La chercheuse, dont les travaux sur le système thyroïdien sont mondialement reconnus, travaille depuis plus de dix ans sur la question. Elle a ratissé toute la connaissance, de l’épidémiologie à l’épigénétique en passant par l’endocrinologie et la biologie du développement ; elle conclut à un lien fort entre l’exposition généralisée de la population aux perturbateurs endocriniens — ces substances capables d’interférer avec le système hormonal — et l’augmentation d’une variété de troubles neuro-comportementaux (troubles de l’attention, hyperactivité, autismes, etc.).
Faillite réglementaire
Depuis longtemps, elle s’attend à ce que ses idées soient confortées par un début de baisse, dans la population générale, des capacités cognitives. Désormais, nous y sommes, même si d’autres causes que les contaminants chimiques ne sont pas à exclure…
S’il faut évoquer, aujourd’hui, les travaux de Barbara Demeneix, ce n’est pas seulement à l’occasion de la parution française de son livre. C’est aussi et surtout que la semaine passée a marqué le dernier épisode en date, et l’acmé, d’une interminable faillite réglementaire.

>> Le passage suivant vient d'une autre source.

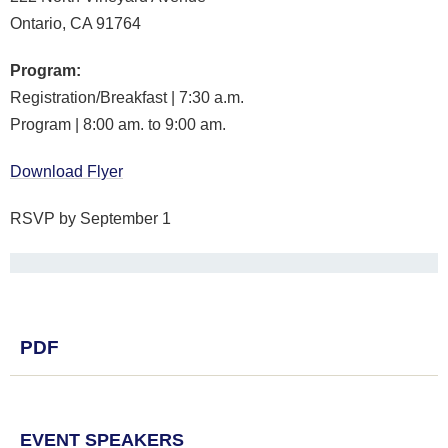
Ontario, CA 91764
Program:
Registration/Breakfast | 7:30 a.m.
Program | 8:00 am. to 9:00 am.
Download Flyer
RSVP by September 1
PDF
EVENT SPEAKERS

Mercredi 15 juin, avec, au compteur, deux ans et demi de retard et une condamnation de la Cour de justice de l’Union européenne, Bruxelles a proposé des critères d’identification des perturbateurs endocriniens — critères qui permettront de les retirer du marché. Hélas, la proposition de Bruxelles exige des niveaux de preuve presque impossibles à atteindre pour déclarer une substance « perturbateur endocrinien ». Les sociétés savantes, les ONG et certains Etats-membres sont vent debout.
Bruxelles n’a pas compris qu’il ne s’agit plus de prendre des mesures de précaution, mais des mesures d’urgence. Nous ne le voyons plus seulement par les hausses d’incidence des maladies hormonales « classiques » (cancers hormono-dépendants, diabète, infertilité, etc.) : nos cerveaux et ceux des générations futures, condition sine qua non de notre intelligence collective, sont en première ligne.